(Extracted records Opens)
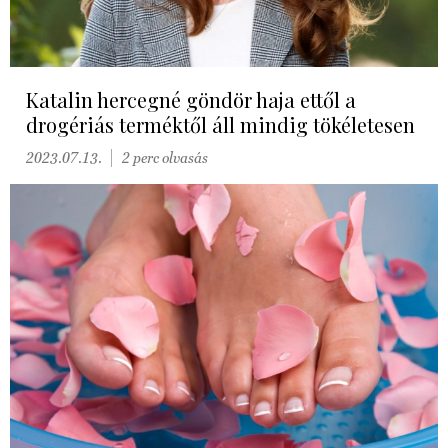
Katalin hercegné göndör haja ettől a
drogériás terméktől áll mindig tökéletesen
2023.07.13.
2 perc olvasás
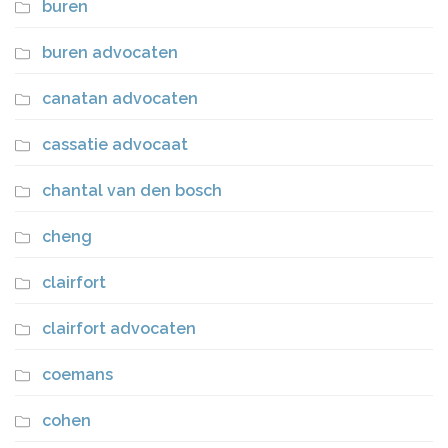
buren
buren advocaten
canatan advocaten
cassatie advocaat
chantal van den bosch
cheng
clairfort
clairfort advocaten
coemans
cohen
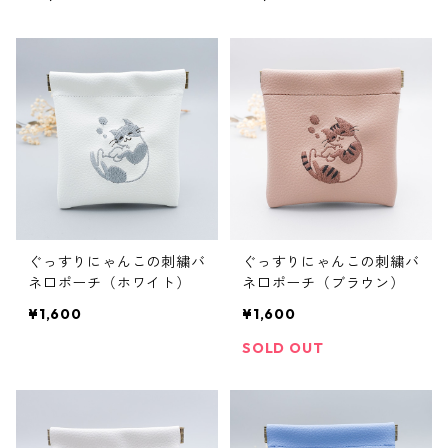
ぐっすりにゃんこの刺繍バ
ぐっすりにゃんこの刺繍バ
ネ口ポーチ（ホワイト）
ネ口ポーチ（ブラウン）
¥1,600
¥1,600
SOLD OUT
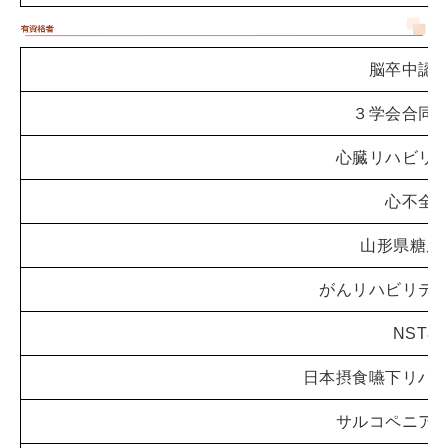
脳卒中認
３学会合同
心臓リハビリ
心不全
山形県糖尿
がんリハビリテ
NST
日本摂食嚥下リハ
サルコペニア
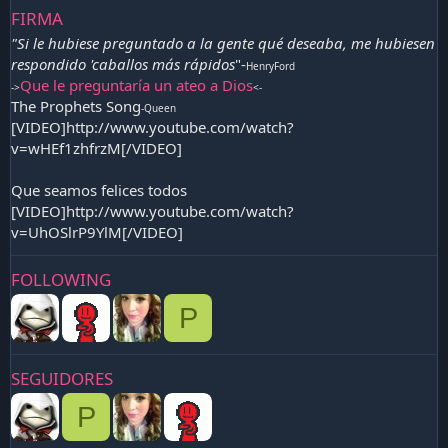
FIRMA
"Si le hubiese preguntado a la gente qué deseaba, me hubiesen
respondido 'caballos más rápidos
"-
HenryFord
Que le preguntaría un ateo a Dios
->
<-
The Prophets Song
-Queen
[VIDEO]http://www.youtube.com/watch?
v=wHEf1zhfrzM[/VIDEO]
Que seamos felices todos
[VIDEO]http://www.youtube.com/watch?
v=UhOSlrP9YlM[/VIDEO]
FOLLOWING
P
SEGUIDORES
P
(Extracted records Closes)
* _Assignment_: Exactly one number is the expected answer: the count of lines in the entries where the word "advocaten" is found.

* _Solution to the problem_: 3